TASK: Using the records below, write out only the lines from the line containing "Descripción" up to and including the line containing "Trader-fx – лучший онлайн дневник тр", exactly, with no pictures.

GIVEN INFORMATION:
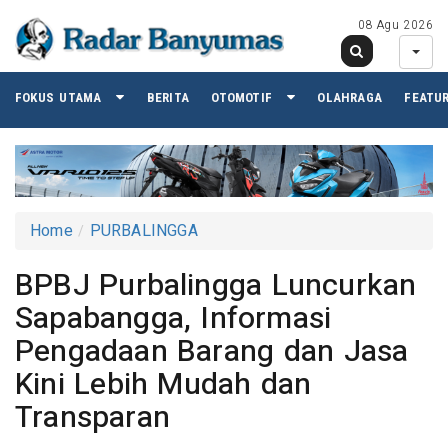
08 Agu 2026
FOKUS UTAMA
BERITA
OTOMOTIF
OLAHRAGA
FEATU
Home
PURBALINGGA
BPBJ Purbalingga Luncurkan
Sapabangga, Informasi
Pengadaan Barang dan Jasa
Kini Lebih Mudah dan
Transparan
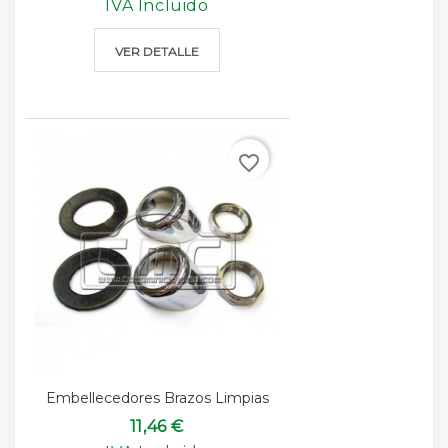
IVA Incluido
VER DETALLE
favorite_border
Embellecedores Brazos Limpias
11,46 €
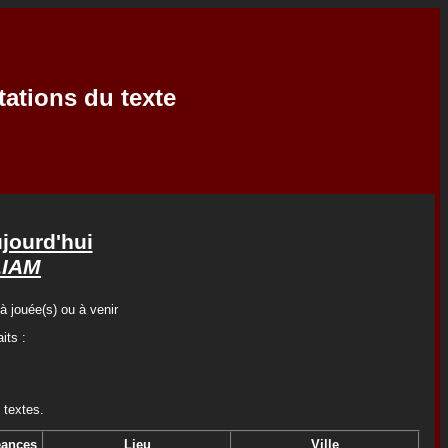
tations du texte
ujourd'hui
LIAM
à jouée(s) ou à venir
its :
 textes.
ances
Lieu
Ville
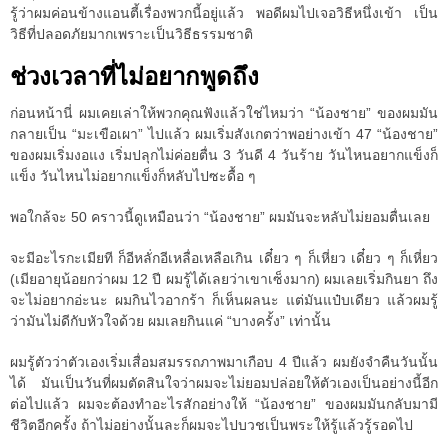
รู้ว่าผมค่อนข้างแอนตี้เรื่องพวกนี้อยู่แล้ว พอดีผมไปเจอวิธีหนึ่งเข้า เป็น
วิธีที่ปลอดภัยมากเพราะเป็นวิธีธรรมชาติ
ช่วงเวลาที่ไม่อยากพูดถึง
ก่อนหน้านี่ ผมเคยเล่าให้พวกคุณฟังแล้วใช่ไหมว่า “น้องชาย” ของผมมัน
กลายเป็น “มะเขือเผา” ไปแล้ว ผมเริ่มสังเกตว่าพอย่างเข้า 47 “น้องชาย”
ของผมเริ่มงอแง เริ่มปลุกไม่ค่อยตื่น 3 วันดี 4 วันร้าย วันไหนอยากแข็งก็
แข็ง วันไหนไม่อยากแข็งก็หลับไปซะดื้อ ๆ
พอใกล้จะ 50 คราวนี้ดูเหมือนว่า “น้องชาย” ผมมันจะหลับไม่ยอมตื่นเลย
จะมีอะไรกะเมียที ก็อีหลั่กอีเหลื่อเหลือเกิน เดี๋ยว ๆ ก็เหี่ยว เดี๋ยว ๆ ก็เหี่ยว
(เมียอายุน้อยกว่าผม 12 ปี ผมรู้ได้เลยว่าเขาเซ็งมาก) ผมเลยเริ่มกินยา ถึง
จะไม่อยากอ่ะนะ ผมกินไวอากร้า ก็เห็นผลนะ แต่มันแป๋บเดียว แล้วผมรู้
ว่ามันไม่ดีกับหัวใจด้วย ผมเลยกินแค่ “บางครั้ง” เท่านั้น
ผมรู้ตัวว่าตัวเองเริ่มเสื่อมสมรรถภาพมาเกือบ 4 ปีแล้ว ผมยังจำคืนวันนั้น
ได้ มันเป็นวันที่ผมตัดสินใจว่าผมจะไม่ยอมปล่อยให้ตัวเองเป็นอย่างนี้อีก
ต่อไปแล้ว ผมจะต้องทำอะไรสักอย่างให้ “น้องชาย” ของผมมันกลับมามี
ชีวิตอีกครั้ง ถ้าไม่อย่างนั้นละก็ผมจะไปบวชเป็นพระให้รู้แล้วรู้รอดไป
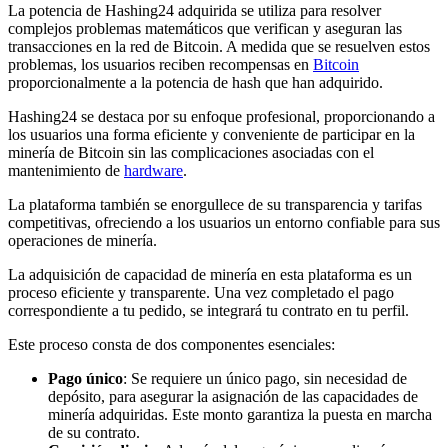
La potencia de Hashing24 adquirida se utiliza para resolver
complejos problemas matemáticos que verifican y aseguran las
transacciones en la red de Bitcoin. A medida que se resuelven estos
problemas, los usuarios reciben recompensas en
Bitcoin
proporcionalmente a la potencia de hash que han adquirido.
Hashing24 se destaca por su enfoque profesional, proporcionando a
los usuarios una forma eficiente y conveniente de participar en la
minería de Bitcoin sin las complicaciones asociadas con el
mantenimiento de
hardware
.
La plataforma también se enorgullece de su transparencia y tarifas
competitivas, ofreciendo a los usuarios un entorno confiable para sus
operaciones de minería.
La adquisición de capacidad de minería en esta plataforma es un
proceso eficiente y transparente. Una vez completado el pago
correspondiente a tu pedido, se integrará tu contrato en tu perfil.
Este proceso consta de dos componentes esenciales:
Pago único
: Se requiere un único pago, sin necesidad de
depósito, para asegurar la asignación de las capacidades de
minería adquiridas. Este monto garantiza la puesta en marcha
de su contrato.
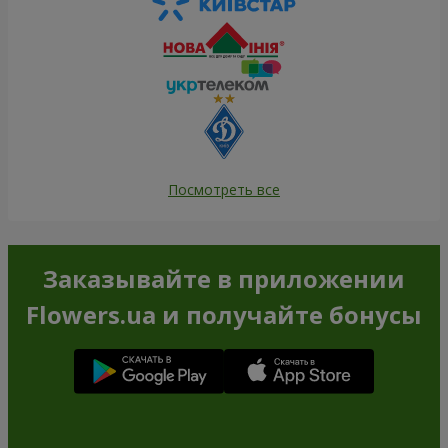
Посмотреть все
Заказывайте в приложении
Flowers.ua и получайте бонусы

* * *

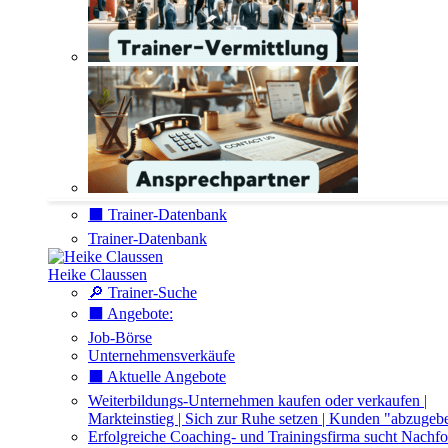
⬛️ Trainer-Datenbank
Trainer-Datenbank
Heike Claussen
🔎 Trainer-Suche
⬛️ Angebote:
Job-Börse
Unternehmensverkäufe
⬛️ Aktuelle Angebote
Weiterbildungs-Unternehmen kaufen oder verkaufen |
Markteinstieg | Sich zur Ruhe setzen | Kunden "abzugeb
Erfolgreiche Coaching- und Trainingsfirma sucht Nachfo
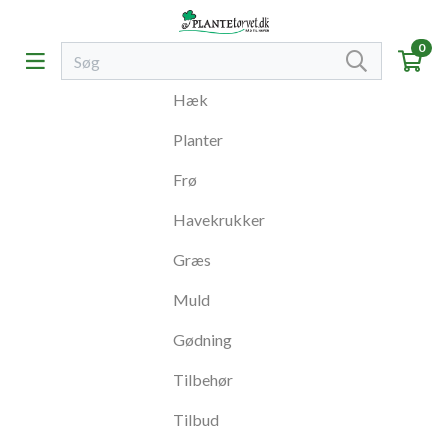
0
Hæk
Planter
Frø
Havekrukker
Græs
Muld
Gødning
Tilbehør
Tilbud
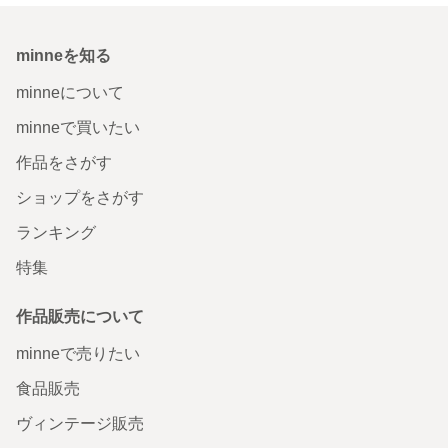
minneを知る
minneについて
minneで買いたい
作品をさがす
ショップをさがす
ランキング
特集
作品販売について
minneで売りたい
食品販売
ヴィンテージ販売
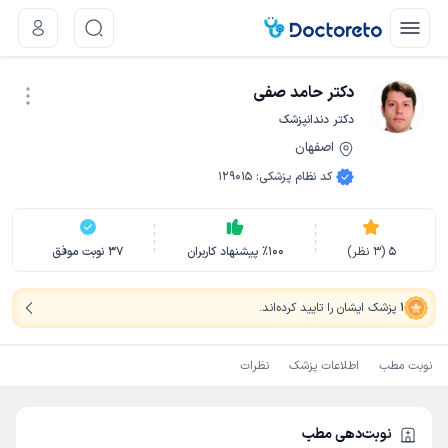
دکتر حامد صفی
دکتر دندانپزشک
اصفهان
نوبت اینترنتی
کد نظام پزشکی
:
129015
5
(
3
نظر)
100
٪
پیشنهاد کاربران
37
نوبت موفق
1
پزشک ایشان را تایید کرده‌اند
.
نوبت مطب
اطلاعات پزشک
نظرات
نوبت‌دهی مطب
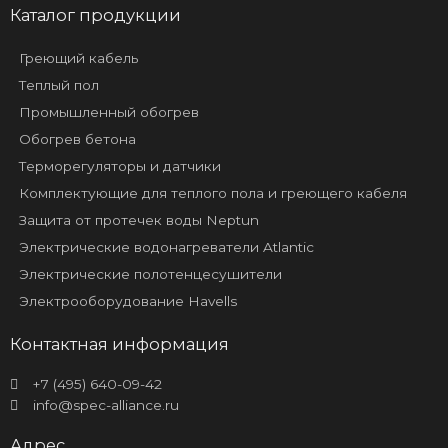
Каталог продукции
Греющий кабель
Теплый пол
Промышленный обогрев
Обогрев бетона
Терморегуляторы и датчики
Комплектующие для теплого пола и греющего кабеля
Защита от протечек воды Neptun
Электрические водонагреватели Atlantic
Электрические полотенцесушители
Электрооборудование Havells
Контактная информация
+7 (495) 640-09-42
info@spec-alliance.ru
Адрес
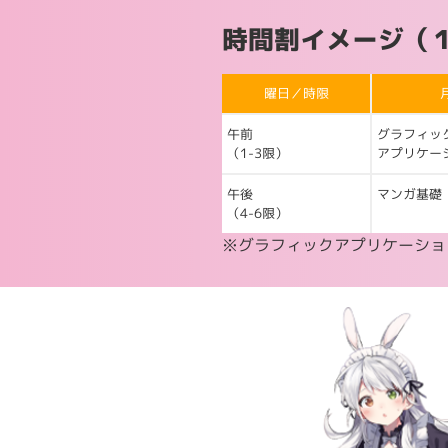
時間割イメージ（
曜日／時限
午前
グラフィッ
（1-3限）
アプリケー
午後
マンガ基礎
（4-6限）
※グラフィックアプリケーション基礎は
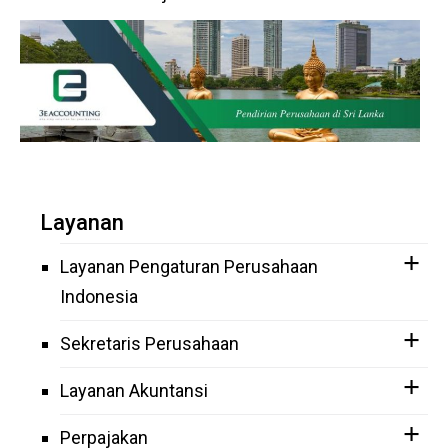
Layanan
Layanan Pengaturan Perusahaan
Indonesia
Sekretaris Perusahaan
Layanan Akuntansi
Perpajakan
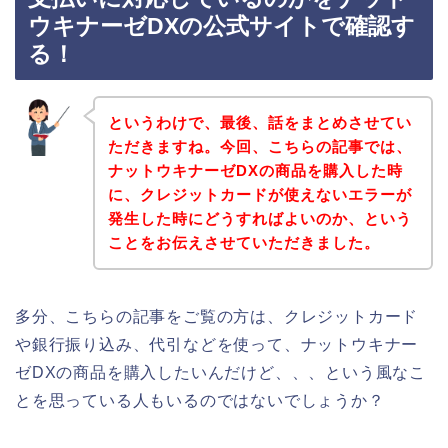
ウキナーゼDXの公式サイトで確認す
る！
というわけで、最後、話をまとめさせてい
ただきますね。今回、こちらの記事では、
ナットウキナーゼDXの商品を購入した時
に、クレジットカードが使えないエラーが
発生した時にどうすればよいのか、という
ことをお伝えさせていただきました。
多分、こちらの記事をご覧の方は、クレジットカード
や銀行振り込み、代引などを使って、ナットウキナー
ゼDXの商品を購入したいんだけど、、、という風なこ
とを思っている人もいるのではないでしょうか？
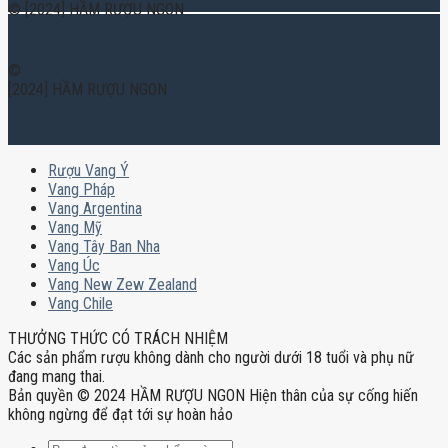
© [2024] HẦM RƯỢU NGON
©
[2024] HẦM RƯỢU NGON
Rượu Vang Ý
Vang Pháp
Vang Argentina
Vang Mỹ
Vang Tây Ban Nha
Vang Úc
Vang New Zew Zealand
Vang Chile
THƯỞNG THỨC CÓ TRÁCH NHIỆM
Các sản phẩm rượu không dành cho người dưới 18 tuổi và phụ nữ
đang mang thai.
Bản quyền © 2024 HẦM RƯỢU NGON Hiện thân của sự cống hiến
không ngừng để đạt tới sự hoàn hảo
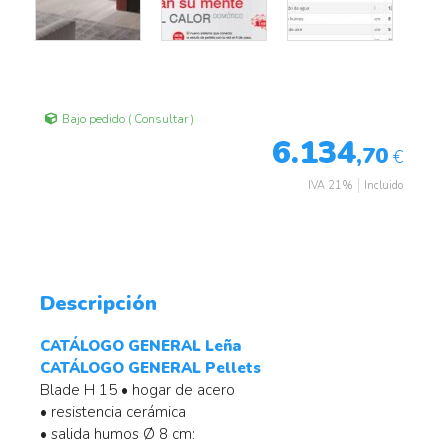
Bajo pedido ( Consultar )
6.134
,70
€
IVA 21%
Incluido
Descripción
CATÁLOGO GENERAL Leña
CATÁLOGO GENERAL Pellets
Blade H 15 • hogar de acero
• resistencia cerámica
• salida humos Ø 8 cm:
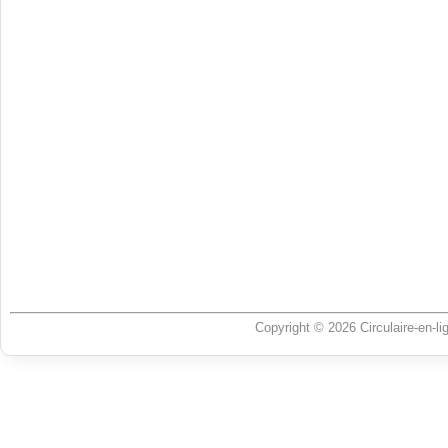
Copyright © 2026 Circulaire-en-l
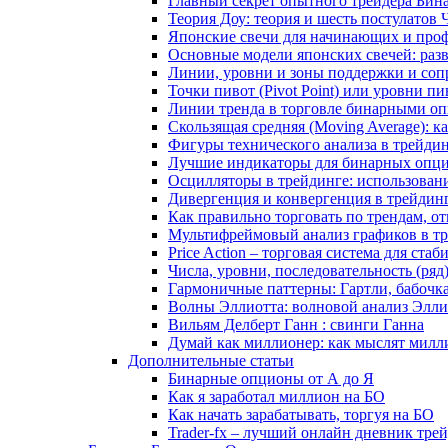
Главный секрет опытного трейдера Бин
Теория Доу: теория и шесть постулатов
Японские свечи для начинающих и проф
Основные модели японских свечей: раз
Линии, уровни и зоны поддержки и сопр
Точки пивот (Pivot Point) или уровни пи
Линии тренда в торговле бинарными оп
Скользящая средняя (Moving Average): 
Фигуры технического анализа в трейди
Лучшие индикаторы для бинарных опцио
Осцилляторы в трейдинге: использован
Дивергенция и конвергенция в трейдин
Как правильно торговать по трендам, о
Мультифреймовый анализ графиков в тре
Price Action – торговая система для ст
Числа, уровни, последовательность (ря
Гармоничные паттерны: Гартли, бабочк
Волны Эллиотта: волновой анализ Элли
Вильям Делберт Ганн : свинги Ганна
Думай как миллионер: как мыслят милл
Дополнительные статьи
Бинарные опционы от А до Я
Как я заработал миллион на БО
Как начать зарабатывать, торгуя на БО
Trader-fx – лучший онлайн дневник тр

OUTPUT OF THE EXERCISE:
Descripción
CATÁLOGO GENERAL Leña
CATÁLOGO GENERAL Pellets
Blade H 15 • hogar de acero
• resistencia cerámica
• salida humos Ø 8 cm:
Copyright © 2026 Circulaire-en-l
Главный секрет опытного трейдера Бин
Теория Доу: теория и шесть постулатов
Японские свечи для начинающих и проф
Основные модели японских свечей: раз
Линии, уровни и зоны поддержки и сопр
Точки пивот (Pivot Point) или уровни пи
Линии тренда в торговле бинарными оп
Скользящая средняя (Moving Average): 
Фигуры технического анализа в трейди
Лучшие индикаторы для бинарных опцио
Осцилляторы в трейдинге: использован
Дивергенция и конвергенция в трейдин
Как правильно торговать по трендам, о
Мультифреймовый анализ графиков в тре
Price Action – торговая система для ст
Числа, уровни, последовательность (ря
Гармоничные паттерны: Гартли, бабочк
Волны Эллиотта: волновой анализ Элли
Вильям Делберт Ганн : свинги Ганна
Думай как миллионер: как мыслят милл
Дополнительные статьи
Бинарные опционы от А до Я
Как я заработал миллион на БО
Как начать зарабатывать, торгуя на БО
Trader-fx – лучший онлайн дневник тр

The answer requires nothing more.